Where a line contains "Image resolution: width=1357", start there and write out that line and each one after it, word for word, through the final line of the entries; add nothing else.

[Stored data]
-.-.-

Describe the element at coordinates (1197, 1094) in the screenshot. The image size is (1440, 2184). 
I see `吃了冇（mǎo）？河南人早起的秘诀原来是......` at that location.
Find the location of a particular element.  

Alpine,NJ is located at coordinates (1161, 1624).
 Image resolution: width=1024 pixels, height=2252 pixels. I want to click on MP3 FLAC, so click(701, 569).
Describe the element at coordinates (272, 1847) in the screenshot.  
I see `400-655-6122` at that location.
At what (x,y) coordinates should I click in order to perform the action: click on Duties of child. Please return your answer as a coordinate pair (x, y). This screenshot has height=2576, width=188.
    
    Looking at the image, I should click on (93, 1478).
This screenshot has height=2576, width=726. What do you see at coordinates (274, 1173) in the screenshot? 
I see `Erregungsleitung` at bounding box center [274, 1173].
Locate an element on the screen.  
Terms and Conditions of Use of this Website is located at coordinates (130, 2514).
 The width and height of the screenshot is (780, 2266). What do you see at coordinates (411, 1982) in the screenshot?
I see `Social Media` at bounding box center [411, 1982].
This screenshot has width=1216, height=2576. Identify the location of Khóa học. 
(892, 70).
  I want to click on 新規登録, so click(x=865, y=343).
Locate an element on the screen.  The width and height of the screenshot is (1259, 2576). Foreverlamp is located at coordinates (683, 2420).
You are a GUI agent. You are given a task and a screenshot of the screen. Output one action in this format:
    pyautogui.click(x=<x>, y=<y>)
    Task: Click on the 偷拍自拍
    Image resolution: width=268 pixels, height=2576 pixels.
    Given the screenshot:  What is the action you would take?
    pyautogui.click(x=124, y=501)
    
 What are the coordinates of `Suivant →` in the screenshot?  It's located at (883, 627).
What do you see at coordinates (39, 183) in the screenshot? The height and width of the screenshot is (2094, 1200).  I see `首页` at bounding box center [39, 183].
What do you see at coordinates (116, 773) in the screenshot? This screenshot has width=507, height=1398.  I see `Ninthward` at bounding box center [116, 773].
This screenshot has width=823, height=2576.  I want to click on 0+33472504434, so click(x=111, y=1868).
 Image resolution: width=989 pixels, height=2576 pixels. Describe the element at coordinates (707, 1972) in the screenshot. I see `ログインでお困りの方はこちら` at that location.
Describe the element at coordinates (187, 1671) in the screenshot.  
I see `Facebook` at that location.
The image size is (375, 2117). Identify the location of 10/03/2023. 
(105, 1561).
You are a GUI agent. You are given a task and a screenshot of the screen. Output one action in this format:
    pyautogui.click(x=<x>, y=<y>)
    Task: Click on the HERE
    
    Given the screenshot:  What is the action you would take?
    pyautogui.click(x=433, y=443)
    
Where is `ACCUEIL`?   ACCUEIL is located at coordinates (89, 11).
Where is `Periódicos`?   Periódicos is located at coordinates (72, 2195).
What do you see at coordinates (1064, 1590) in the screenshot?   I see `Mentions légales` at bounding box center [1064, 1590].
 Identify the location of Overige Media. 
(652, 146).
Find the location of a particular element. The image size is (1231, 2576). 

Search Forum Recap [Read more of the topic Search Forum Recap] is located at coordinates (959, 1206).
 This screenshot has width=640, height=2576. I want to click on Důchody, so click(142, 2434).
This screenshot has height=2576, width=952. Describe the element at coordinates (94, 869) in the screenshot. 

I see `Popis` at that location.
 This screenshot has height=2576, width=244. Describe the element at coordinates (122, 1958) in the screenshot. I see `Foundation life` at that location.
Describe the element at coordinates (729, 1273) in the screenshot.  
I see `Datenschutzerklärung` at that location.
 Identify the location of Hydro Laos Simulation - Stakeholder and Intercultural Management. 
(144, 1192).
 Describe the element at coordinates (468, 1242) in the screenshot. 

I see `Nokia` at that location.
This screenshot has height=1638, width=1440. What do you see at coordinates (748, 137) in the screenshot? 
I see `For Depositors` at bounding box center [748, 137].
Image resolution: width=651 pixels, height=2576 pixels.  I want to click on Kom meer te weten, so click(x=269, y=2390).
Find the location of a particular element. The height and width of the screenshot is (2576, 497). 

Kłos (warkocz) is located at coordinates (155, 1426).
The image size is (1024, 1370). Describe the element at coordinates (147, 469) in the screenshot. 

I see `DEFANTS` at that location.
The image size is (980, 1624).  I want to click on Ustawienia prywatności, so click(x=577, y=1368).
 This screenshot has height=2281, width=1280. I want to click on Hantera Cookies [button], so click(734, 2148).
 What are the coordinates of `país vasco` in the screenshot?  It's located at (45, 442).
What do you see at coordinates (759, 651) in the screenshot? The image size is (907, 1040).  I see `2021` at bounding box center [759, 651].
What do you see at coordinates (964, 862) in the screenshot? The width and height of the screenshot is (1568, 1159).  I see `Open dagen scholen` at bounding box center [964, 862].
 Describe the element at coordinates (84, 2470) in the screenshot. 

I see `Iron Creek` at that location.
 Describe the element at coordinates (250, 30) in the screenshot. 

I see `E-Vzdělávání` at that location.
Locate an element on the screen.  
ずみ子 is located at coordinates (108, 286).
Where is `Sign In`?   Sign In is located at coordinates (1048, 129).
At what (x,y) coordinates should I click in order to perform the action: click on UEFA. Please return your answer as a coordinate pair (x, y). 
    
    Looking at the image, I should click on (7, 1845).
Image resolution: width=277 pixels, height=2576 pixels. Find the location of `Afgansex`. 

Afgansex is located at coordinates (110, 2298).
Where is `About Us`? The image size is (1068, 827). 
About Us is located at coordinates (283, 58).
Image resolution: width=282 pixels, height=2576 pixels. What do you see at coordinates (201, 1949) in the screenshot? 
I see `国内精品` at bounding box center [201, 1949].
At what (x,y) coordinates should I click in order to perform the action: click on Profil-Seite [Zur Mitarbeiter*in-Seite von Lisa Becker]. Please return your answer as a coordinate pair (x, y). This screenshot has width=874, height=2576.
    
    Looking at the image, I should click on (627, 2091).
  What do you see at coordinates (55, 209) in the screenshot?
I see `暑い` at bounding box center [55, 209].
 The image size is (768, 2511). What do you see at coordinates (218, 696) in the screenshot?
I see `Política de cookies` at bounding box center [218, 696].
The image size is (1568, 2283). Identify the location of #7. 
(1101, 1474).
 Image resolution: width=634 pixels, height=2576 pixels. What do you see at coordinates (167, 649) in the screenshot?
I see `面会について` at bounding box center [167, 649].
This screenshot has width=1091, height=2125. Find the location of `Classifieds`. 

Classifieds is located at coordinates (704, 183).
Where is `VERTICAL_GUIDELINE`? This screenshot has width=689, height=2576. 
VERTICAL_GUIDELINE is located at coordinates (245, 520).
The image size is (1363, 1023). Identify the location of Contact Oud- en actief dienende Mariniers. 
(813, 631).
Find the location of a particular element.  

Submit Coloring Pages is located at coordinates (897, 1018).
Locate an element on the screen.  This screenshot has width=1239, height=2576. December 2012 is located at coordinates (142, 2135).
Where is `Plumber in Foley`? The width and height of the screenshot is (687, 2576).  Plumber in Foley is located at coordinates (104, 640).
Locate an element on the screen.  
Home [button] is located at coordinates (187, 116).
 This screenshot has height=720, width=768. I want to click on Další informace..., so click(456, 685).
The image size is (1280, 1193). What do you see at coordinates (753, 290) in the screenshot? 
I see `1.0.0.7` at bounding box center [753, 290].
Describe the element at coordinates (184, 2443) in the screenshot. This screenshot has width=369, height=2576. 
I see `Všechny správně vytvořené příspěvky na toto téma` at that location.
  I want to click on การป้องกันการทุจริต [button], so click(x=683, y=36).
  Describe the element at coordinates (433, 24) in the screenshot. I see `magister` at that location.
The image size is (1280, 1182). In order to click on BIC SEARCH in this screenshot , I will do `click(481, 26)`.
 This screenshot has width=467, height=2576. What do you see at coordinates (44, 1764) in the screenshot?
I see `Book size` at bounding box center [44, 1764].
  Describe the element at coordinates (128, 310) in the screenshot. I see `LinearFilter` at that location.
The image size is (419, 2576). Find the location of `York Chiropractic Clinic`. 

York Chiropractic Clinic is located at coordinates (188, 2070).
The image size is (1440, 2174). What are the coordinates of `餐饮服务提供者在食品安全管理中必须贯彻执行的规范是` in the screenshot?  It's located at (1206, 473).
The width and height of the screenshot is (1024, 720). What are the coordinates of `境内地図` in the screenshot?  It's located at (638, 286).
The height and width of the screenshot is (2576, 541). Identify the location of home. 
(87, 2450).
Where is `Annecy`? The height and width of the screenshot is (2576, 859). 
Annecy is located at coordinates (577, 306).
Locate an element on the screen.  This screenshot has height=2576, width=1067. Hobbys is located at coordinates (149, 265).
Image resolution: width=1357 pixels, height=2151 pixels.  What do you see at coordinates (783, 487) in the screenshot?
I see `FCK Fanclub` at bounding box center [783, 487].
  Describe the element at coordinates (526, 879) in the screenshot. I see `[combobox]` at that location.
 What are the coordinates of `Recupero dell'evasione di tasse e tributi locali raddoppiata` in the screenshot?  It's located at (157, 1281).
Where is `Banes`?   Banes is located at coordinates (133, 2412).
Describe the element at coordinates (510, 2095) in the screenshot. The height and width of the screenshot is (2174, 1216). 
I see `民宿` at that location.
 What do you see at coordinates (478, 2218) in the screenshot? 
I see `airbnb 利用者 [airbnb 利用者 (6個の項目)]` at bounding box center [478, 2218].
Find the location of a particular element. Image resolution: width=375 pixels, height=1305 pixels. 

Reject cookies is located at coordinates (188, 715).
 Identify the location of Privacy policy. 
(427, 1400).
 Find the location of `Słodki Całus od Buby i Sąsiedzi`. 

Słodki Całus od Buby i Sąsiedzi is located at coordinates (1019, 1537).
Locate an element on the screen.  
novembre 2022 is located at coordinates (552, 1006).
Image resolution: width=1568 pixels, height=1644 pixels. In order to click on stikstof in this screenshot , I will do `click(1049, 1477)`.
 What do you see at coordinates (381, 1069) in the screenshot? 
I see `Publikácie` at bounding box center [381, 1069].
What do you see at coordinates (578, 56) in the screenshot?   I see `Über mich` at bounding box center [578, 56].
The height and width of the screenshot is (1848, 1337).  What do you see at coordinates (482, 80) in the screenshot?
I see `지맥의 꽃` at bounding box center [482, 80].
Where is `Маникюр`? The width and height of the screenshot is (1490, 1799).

-.-.-

▶ Answer to this exercise:
Image resolution: width=1357 pixels, height=2151 pixels.  What do you see at coordinates (783, 487) in the screenshot?
I see `FCK Fanclub` at bounding box center [783, 487].
  Describe the element at coordinates (526, 879) in the screenshot. I see `[combobox]` at that location.
 What are the coordinates of `Recupero dell'evasione di tasse e tributi locali raddoppiata` in the screenshot?  It's located at (157, 1281).
Where is `Banes`?   Banes is located at coordinates (133, 2412).
Describe the element at coordinates (510, 2095) in the screenshot. The height and width of the screenshot is (2174, 1216). 
I see `民宿` at that location.
 What do you see at coordinates (478, 2218) in the screenshot? 
I see `airbnb 利用者 [airbnb 利用者 (6個の項目)]` at bounding box center [478, 2218].
Find the location of a particular element. Image resolution: width=375 pixels, height=1305 pixels. 

Reject cookies is located at coordinates (188, 715).
 Identify the location of Privacy policy. 
(427, 1400).
 Find the location of `Słodki Całus od Buby i Sąsiedzi`. 

Słodki Całus od Buby i Sąsiedzi is located at coordinates (1019, 1537).
Locate an element on the screen.  
novembre 2022 is located at coordinates (552, 1006).
Image resolution: width=1568 pixels, height=1644 pixels. In order to click on stikstof in this screenshot , I will do `click(1049, 1477)`.
 What do you see at coordinates (381, 1069) in the screenshot? 
I see `Publikácie` at bounding box center [381, 1069].
What do you see at coordinates (578, 56) in the screenshot?   I see `Über mich` at bounding box center [578, 56].
The height and width of the screenshot is (1848, 1337).  What do you see at coordinates (482, 80) in the screenshot?
I see `지맥의 꽃` at bounding box center [482, 80].
Where is `Маникюр`? The width and height of the screenshot is (1490, 1799).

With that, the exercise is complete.